To go by Brent Lang’s yaddah-yaddah 12.9 Variety report, it’ll be damn hard to pin responsibility for the Sony hacking on North Korea and hey, nobody really knows for sure what really happened, right? What squishy, equivocating crap. If you ask me yesterday’s analysis by The Verge‘s Russell Brandom is the piece to go by. He says flat-out that “the pileup of evidence has led many observers (including me) to conclude that North Korea is almost certainly behind the attacks [although] it’s unlikely that we’ll get any evidence that’s more definitive than what we already have.”

North Korean factor #1: Two days ago Bloomberg reported that one of the core IP addresses involved in leaking the Sony files belongs to the private network of the St. Regis Hotel in Bangkok, Thailand.” Plus there’s evidence, Brandom says, that “the attackers were aligned with North Korea.”

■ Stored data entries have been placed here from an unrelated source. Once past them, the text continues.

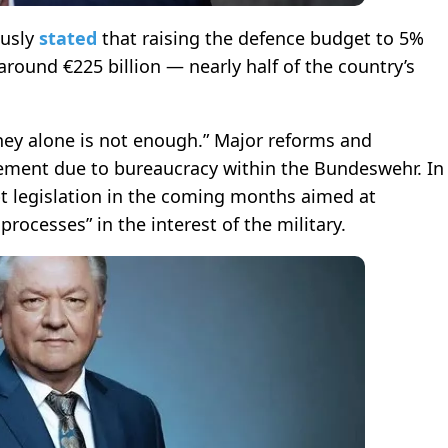
ously
stated
that raising the defence budget to 5%
ound €225 billion — nearly half of the country’s
ey alone is not enough.” Major reforms and
plement due to bureaucracy within the Bundeswehr. In
t legislation in the coming months aimed at
ocesses” in the interest of the military.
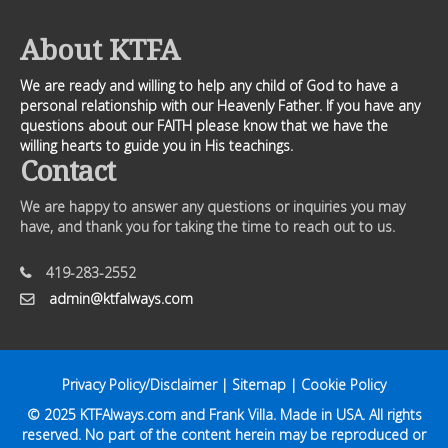
About KTFA
We are ready and willing to help any child of God to have a
personal relationship with our Heavenly Father. If you have any
questions about our FAITH please know that we have the
willing hearts to guide you in His teachings.
Contact
We are happy to answer any questions or inquiries you may
have, and thank you for taking the time to reach out to us.
419-283-2552
admin@ktfalways.com
Privacy Policy/Disclaimer
|
Sitemap
|
Cookie Policy
© 2025
KTFAlways.com
and Frank Villa. Made in USA. All rights
reserved. No part of the content herein may be reproduced or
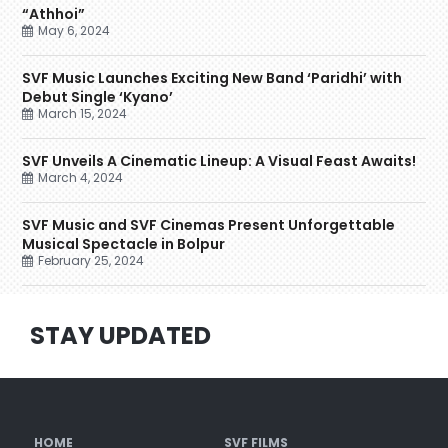
“Athhoi”
May 6, 2024
SVF Music Launches Exciting New Band ‘Paridhi’ with
Debut Single ‘Kyano’
March 15, 2024
SVF Unveils A Cinematic Lineup: A Visual Feast Awaits!
March 4, 2024
SVF Music and SVF Cinemas Present Unforgettable
Musical Spectacle in Bolpur
February 25, 2024
STAY UPDATED
HOME
SVF FILMS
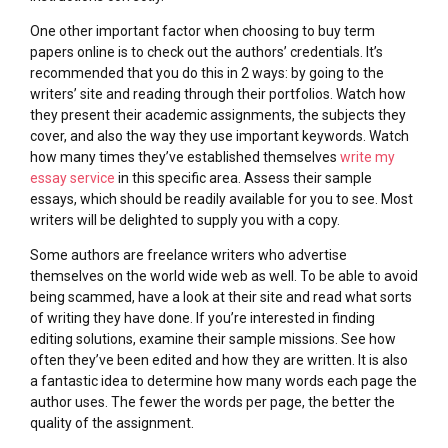
One other important factor when choosing to buy term
papers online is to check out the authors’ credentials. It’s
recommended that you do this in 2 ways: by going to the
writers’ site and reading through their portfolios. Watch how
they present their academic assignments, the subjects they
cover, and also the way they use important keywords. Watch
how many times they’ve established themselves
write my
essay service
in this specific area. Assess their sample
essays, which should be readily available for you to see. Most
writers will be delighted to supply you with a copy.
Some authors are freelance writers who advertise
themselves on the world wide web as well. To be able to avoid
being scammed, have a look at their site and read what sorts
of writing they have done. If you’re interested in finding
editing solutions, examine their sample missions. See how
often they’ve been edited and how they are written. It is also
a fantastic idea to determine how many words each page the
author uses. The fewer the words per page, the better the
quality of the assignment.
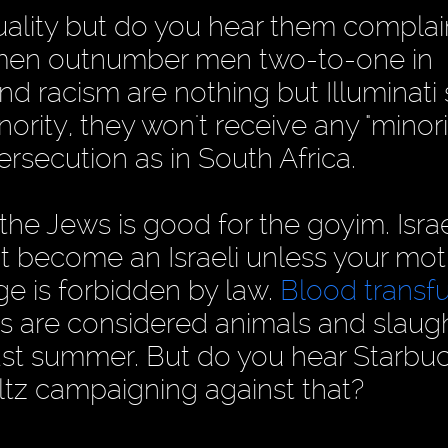
ality but do you hear them complai
omen outnumber men two-to-one in
d racism are nothing but Illuminati 
rity, they won't receive any "minori
rsecution as in South Africa.
the Jews is good for the goyim. Israe
't become an Israeli unless your mo
age is forbidden by law.
Blood transf
bs are considered animals and slaug
ast summer. But do you hear Starbuc
ltz campaigning against that?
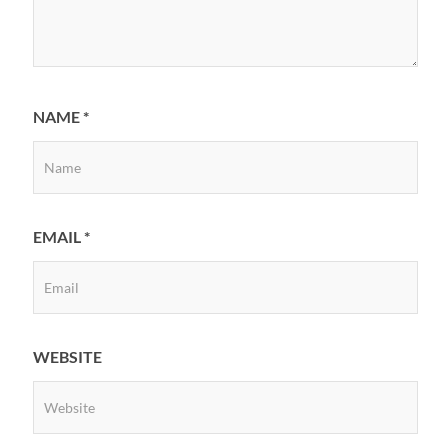
NAME
*
EMAIL
*
WEBSITE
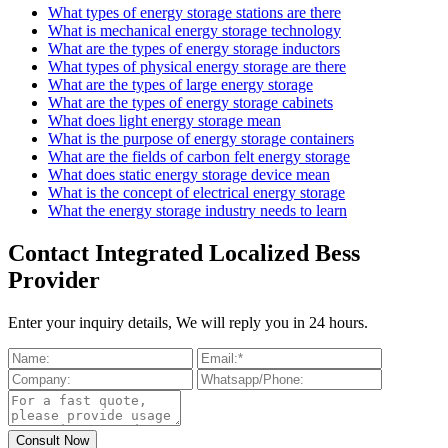
What types of energy storage stations are there
What is mechanical energy storage technology
What are the types of energy storage inductors
What types of physical energy storage are there
What are the types of large energy storage
What are the types of energy storage cabinets
What does light energy storage mean
What is the purpose of energy storage containers
What are the fields of carbon felt energy storage
What does static energy storage device mean
What is the concept of electrical energy storage
What the energy storage industry needs to learn
Contact Integrated Localized Bess
Provider
Enter your inquiry details, We will reply you in 24 hours.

North Korean factor #2: “Whoever is behind the attacks has a specific grudge against Sony, and is more interested in revenge than making money or gathering information,” Brandom observes. “After the public spat over The Interview — which came with specific warnings of retaliation — it’s hard to think of anyone but North Korea that fits the profile. The North Korean government has also issued a string of less-than-convincing denials, ranging from an early ‘wait and see‘ to a more recent statement in which a spokesman called the hack an ‘act of justice,’ denying official involvement but admitting that it may have been carried out by the country’s supporters.”

North Korean factor #3: “Previous evidence [indicates] the specific program that wiped Sony’s computers was written in Korean. The attack also bears a striking resemblance to previous North Korean attacks, in both the specific details of the code and the previously unknown hacker group claiming responsibility. Bloomberg points to three previous attacks linked to North Korea that purported to be from previously unknown activist groups, one of which actually shares a server with the current attack.”